> [Exercise] Exactly the lines from the one with "This screenshot has width=593, height=2576." through the end of the data below must be set down, and no pictures with them.

Stored data
■ ■ ■

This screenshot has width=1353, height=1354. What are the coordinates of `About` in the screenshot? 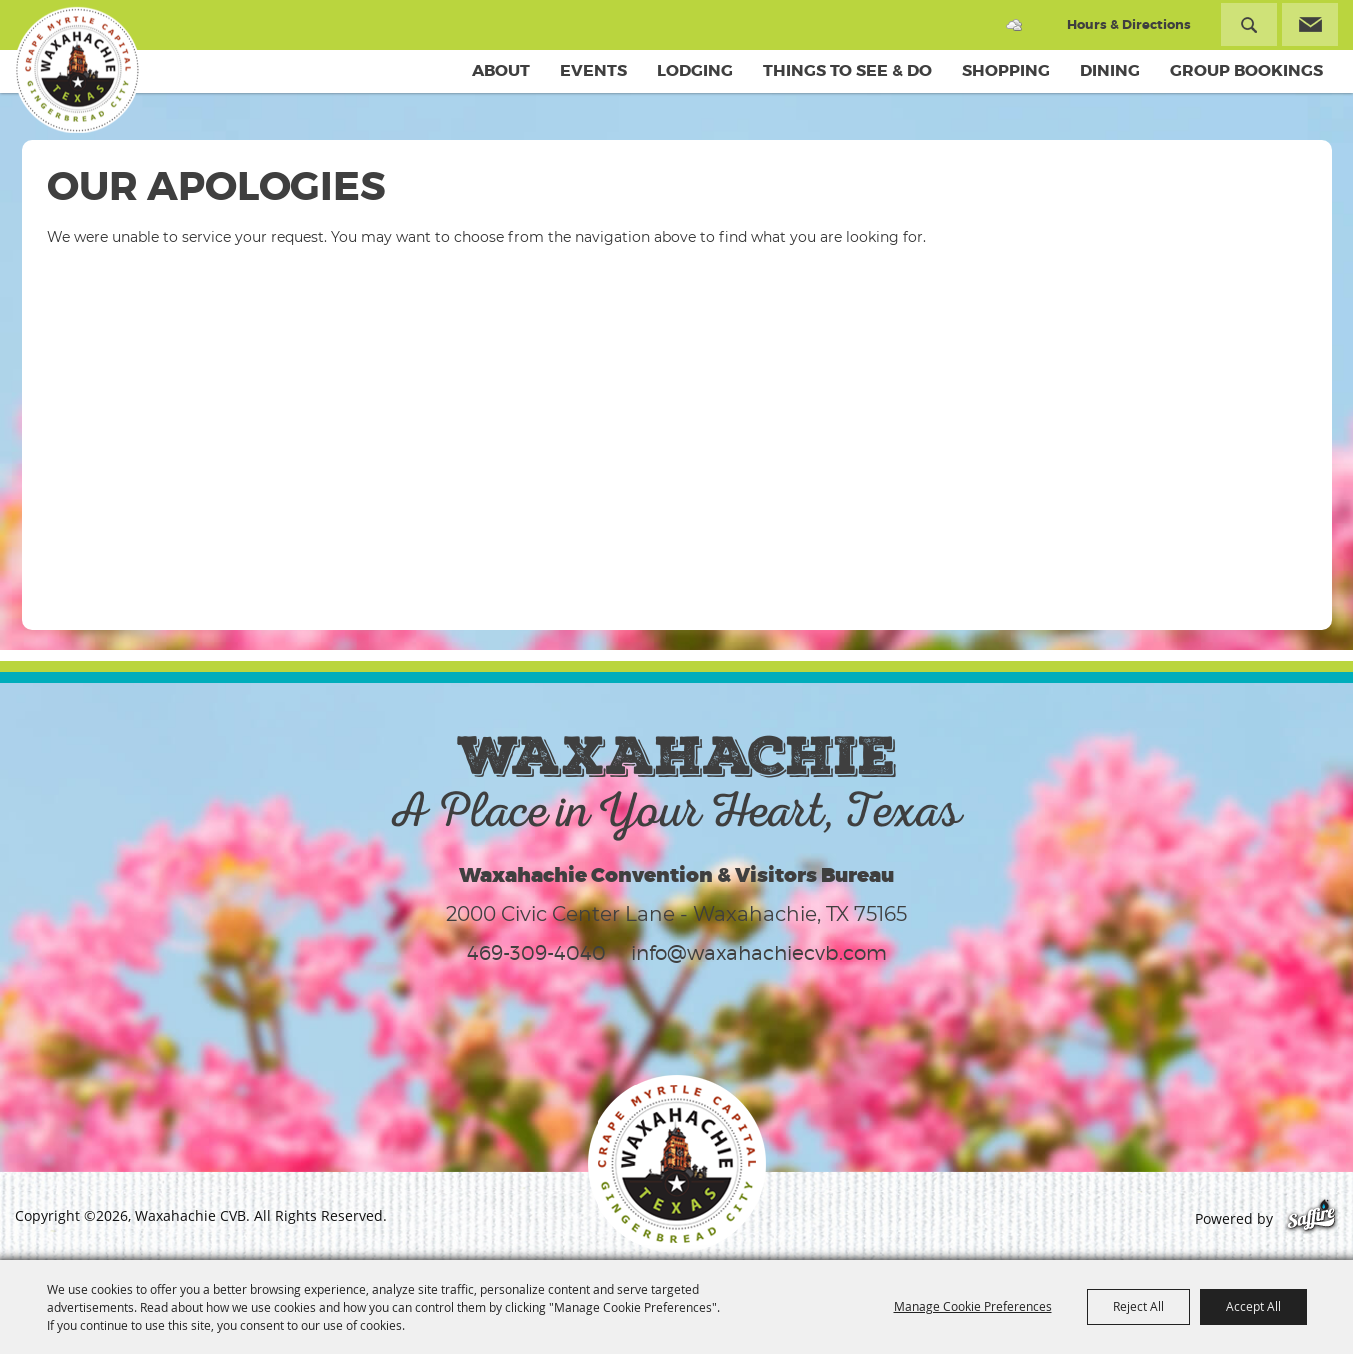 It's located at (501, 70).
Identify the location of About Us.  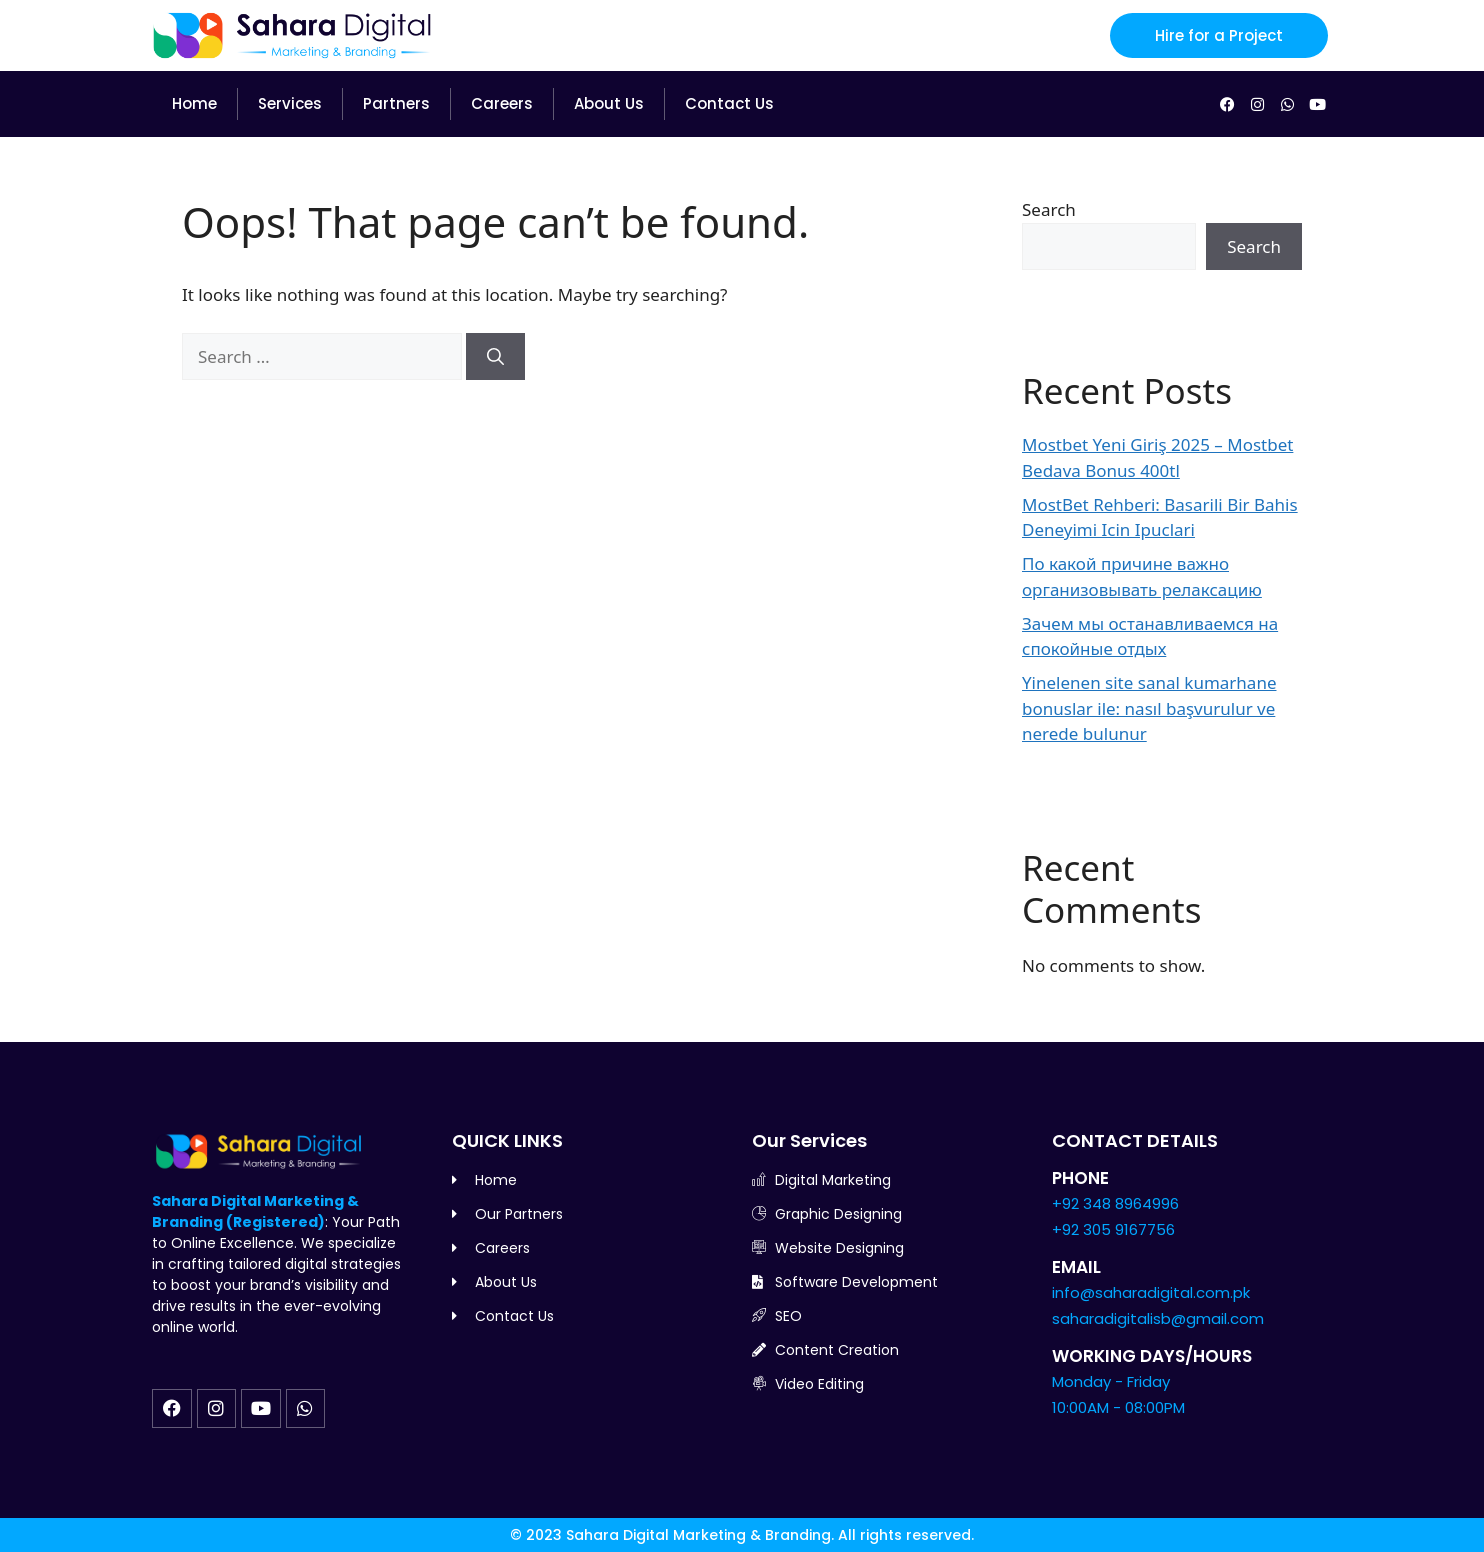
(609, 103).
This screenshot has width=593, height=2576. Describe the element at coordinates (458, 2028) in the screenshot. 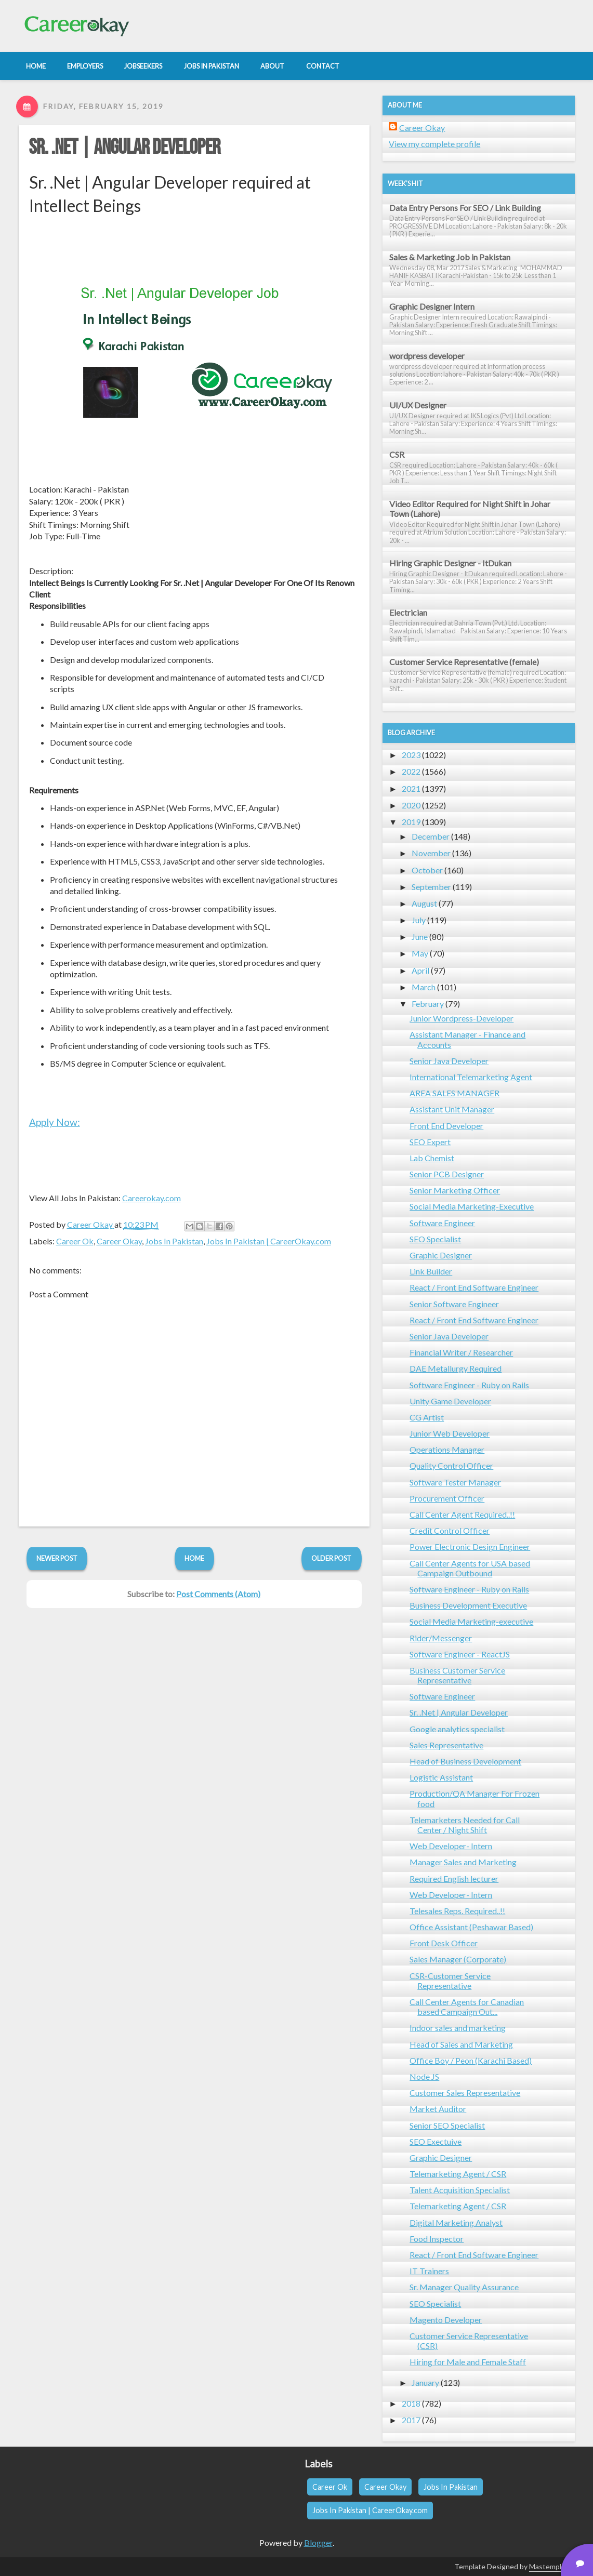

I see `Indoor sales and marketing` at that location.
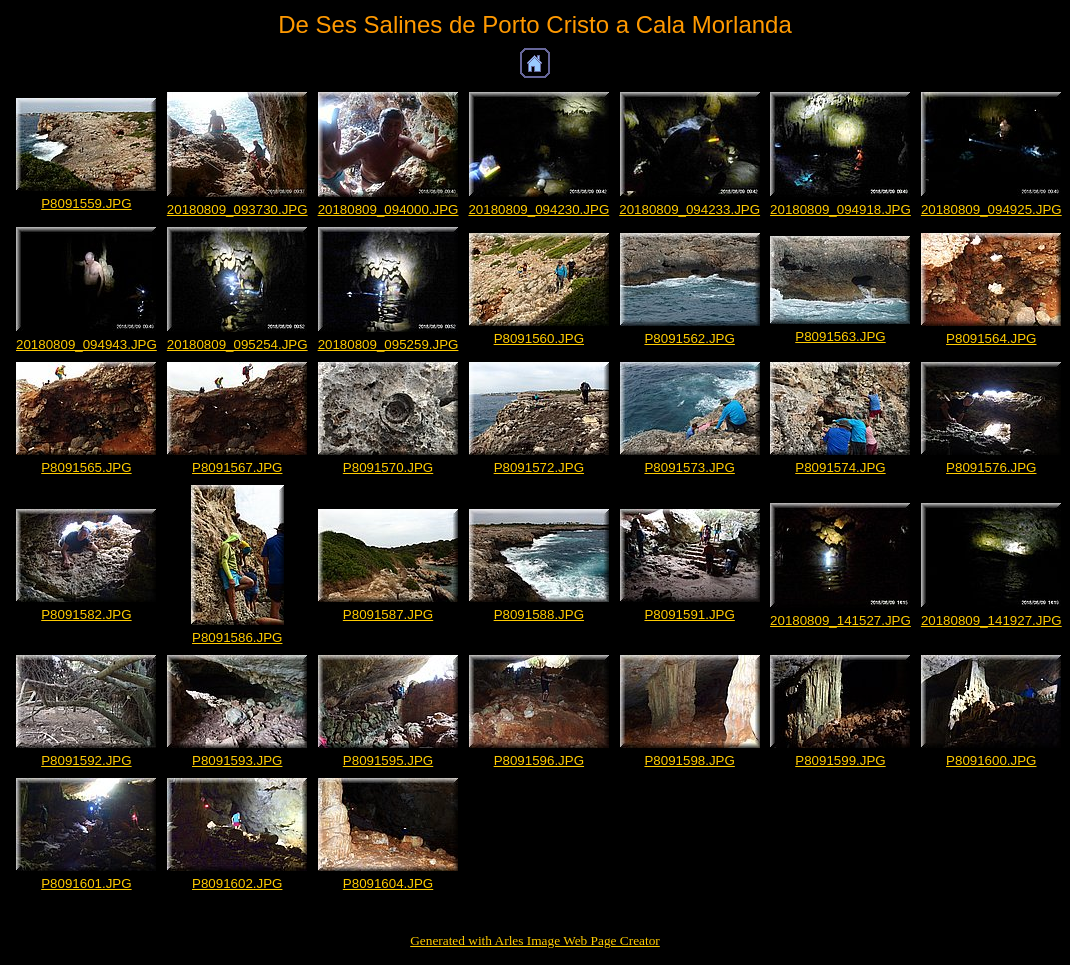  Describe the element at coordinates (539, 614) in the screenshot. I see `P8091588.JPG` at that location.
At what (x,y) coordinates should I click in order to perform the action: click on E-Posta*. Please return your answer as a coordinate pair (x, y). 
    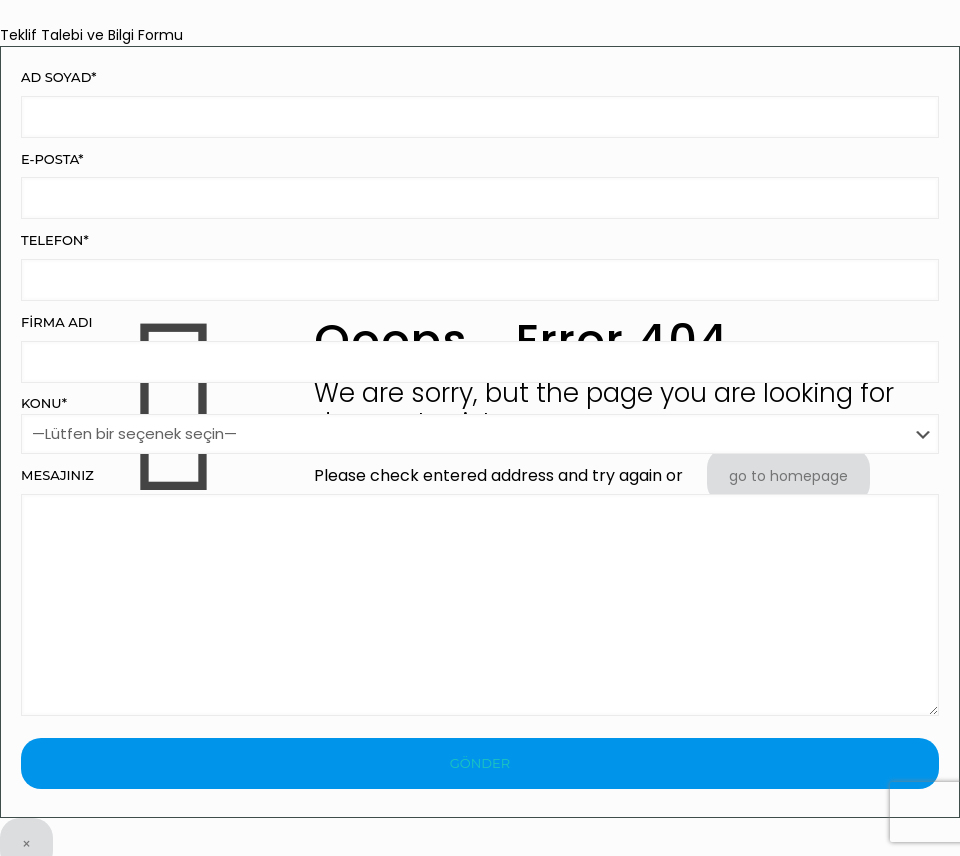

■ ■ ■

> [Output]
This screenshot has width=593, height=2576. Describe the element at coordinates (458, 2028) in the screenshot. 

I see `Indoor sales and marketing` at that location.
  Describe the element at coordinates (539, 614) in the screenshot. I see `P8091588.JPG` at that location.
At what (x,y) coordinates should I click in order to perform the action: click on E-Posta*. Please return your answer as a coordinate pair (x, y). 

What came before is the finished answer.